- Born: 1984 (age 41–42) County Kildare
- Education: Lafayette College
- Occupation: Basketball Player

= Paul Cummins (basketball) =

Irish basketball player

Paul Cummins (born 1984 in County Kildare, Ireland) is an Irish basketball player who played for the Ireland national basketball team.

==Biography==
Cummins was born in County Kildare, Ireland in 1984. After he was named Junior Irish Player of the Year in 2001, he went to play basketball and study at the Ravenscroft School in North Carolina. Cummins then attended top ranked national powerhouse South Kent School on an athletic scholarship for one year (2003) and graduated as one of 6 basketball players to earn a further NCAA Division I scholarship from South Kent.

==Career==
Cummins was an Irish senior men's international basketball player and had represented Ireland since he was 15 years old. While attending high-school in America, Cummins was named to the North Carolina All-State basketball and track teams. He led the Ravenscroft Ravens to state finals in both basketball and soccer, and was the NC state long-jump champion in 2003. At the South Kent School, Cummins joined a nationally ranked basketball team that had six players sign with NCAA Division-1 basketball programs, and one player, Dorell Wright, who made the jump directly to the NBA. Cummins was one a very small number of Irish-born male players to ever earn a basketball scholarship to an American NCAA Division I college (Lafayette College) under head Coach Fran O'Hanlon. As a four-year starter, he ranked fifth all-time in three-point field goals made at the school by his graduation in 2008, was named to the National Association of Basketball Coaches (NABC) Honor Court, and recorded several high-scoring performances including 20+ point games and a standout 17-point performance against Louisville in 2004.
After graduating in 2008, Cummins played professionally in Europe. In 2009, he joined the City of Edinburgh Kings in Scotland, where he led the league in scoring (26 PPG), won the Scottish National Cup, and was named Scottish Cup Final MVP. He was also named National League Import Player of the Year. In the Scottish Universities league final, Cummins scored 54 points as Edinburgh defeated rivals Glasgow to win the title. He later played for the Ulster Elks and Belfast Star in the Irish Superleague, finishing as the top Irish scorer in 2011–2012 with an average of 20 PPG. Cummins retired in 2012 due to recurring knee injuries, but returned in 2015 to join Templeogue Basketball Club, winning both the Irish Superleague Cup (2016) and the Superleague title (2017) before retiring fully.
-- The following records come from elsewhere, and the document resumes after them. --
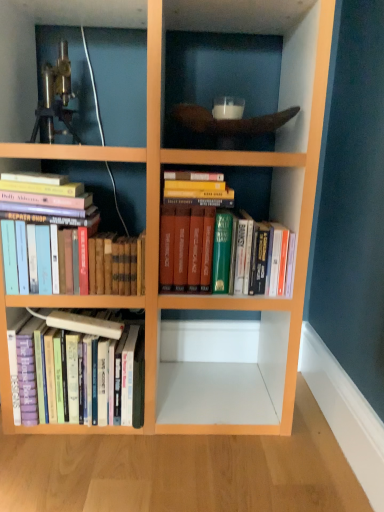 The image size is (384, 512). I want to click on vacant area situated below hardcover books at left, the 2th book positioned from the right (from a real-world perspective), so click(x=73, y=315). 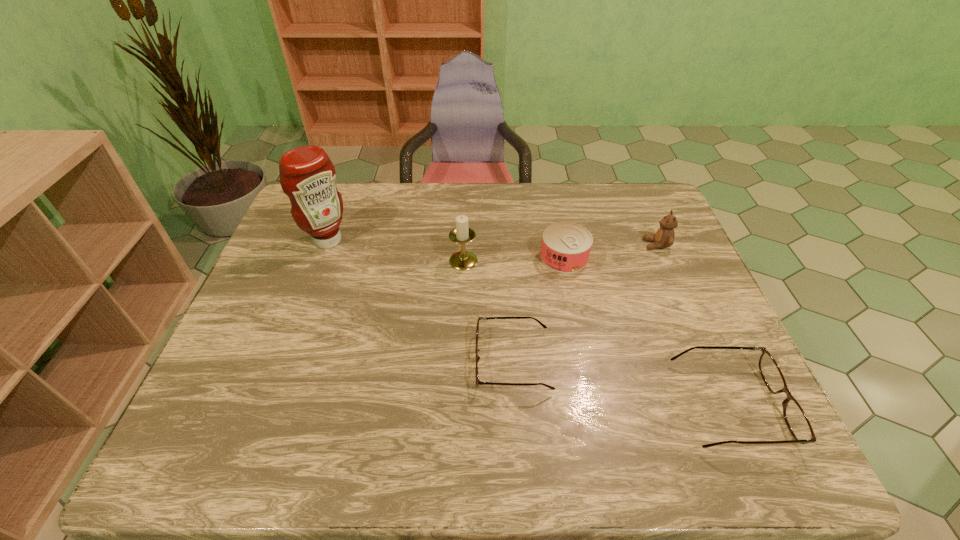 With all spectacless evenly spaced, where should an extra spectacles be placed on the left to continue the pattern? Please point out a vacant space. Please provide its 2D coordinates. Your answer should be formatted as a tuple, i.e. [(x, y)], where the tuple contains the x and y coordinates of a point satisfying the conditions above.

[(326, 323)] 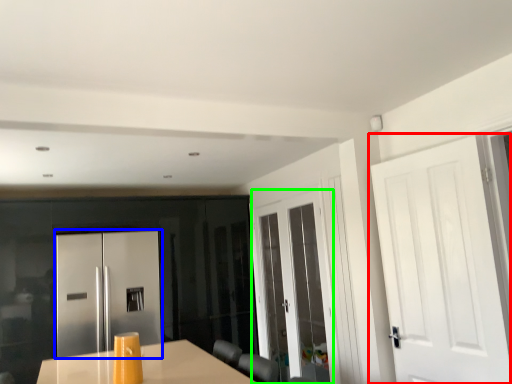 Question: Which object is the farthest from door (highlighted by a red box)? Choose among these: door (highlighted by a blue box) or door (highlighted by a green box).

Choices:
 (A) door
 (B) door

Answer: (A) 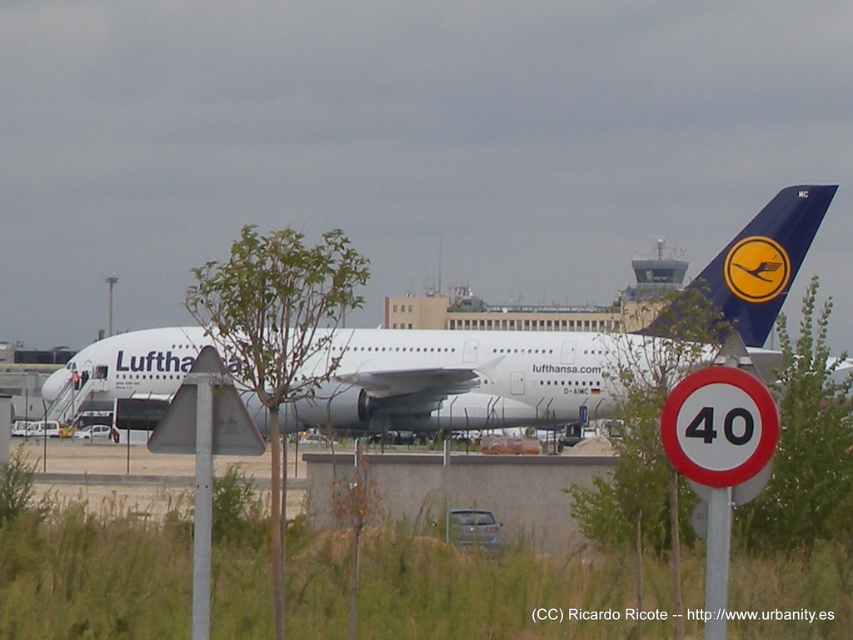 Question: Which object is closer to the camera taking this photo?

Choices:
 (A) white metallic airplane at center
 (B) metallic triangular sign at center-left
 (C) white circular sign with black number at center at right

Answer: (C)

Question: Can you confirm if red plastic speed limit sign at center is bigger than white circular sign with black number at center at right?

Choices:
 (A) no
 (B) yes

Answer: (B)

Question: Which point appears closest to the camera in this image?

Choices:
 (A) (769, 317)
 (B) (195, 499)
 (C) (740, 410)

Answer: (C)

Question: Can you confirm if white metallic airplane at center is smaller than red plastic speed limit sign at center?

Choices:
 (A) yes
 (B) no

Answer: (B)

Question: Which point appears closest to the camera in this image?

Choices:
 (A) (677, 445)
 (B) (202, 440)

Answer: (A)

Question: Does red plastic speed limit sign at center appear over metallic triangular sign at center-left?

Choices:
 (A) yes
 (B) no

Answer: (A) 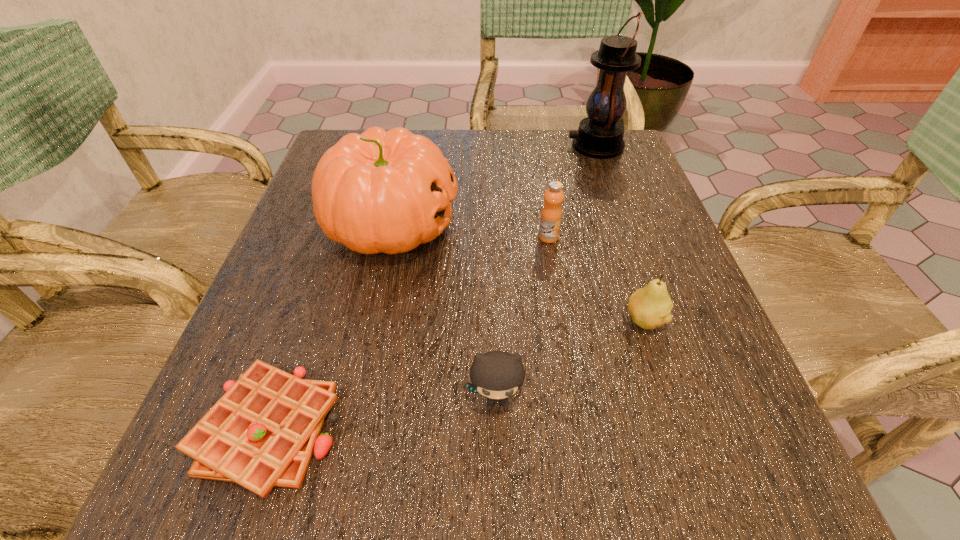 Find the location of a particular element. free space located on the carved face of the pumpkin is located at coordinates [x=657, y=224].

Locate an element on the screen. This screenshot has width=960, height=540. vacant space located on the front label of the third object from right to left is located at coordinates (556, 282).

This screenshot has width=960, height=540. Identify the location of vacant space located on the back of the pear. (619, 245).

Where is `free location located 0.050m on the front-facing side of the kitten`? free location located 0.050m on the front-facing side of the kitten is located at coordinates (497, 457).

You are a GUI agent. You are given a task and a screenshot of the screen. Output one action in this format:
    pyautogui.click(x=<x>, y=<y>)
    Task: Click on the vacant area located 0.060m on the back of the waffle
    
    Given the screenshot: What is the action you would take?
    pyautogui.click(x=300, y=336)

Identify the location of object that is at the far edge. coord(600,135).

Identify the location of object positioned at the near edge. This screenshot has height=540, width=960. (262, 432).

This screenshot has height=540, width=960. In order to click on pumpkin that is at the left edge in this screenshot , I will do `click(380, 191)`.

At what (x,y) coordinates should I click in order to perform the action: click on waffle positioned at the left edge. Please return your answer as a coordinate pair (x, y). The image size is (960, 540). Looking at the image, I should click on (262, 432).

Locate an element on the screen. lantern present at the right edge is located at coordinates (600, 135). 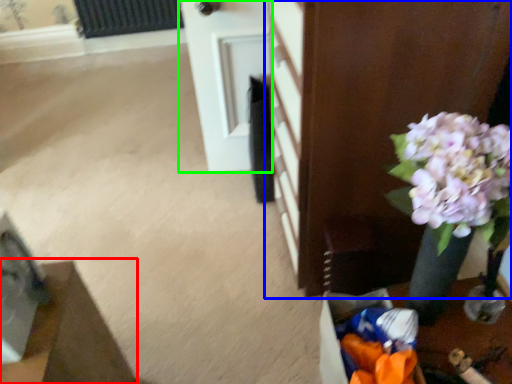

==Sport Dream Academy (SDA)==
In 2013, Cummins founded the Sport Dream Academy (SDA) to support elite youth athletes in Ireland. The initiative focused on:
•	Developing advanced athletic skills
•	Creating a high-performance coaching environment
•	Offering exposure to international academic/sporting opportunities
•	Educating athletes and families on the U.S. college pathway
Over its decade of operation, SDA worked with more than 600 student-athletes, helped over 30 athletes secure placements across U.S. college programs (NCAA D-I, D-II, D-III, JuCo, and Prep), and produced highlight footage with over 200,000 views. SDA was paused in 2025 due to increasing professional commitments.

==Academic and Professional Background==
Cummins graduated from Lafayette College in 2008 with a double major in psychology and music. He holds an MSc in performance psychology from the University of Edinburgh (2009), an MBA from the University of Ulster (2010), and a PhD in Psychology (2014), with a focus on leadership in sport and business.
He has worked as a consultant to Olympic athletes, business leaders, and organizations in leadership development and safety culture. Cummins co-authored Leadership in Sport (2015) and Leadership in Sports Coaching (2018), and has published several academic papers on leadership and culture change in both sport coaching and business.
Cummins is currently CEO of SeaChange Ltd, an Irish-based health and safety consultancy specializing in proactive risk management and safety culture transformation. In 2023, he led SeaChange through a successful acquisition by global insurance firm NFP, an Aon company, and continues to lead the company under NFP in Ireland.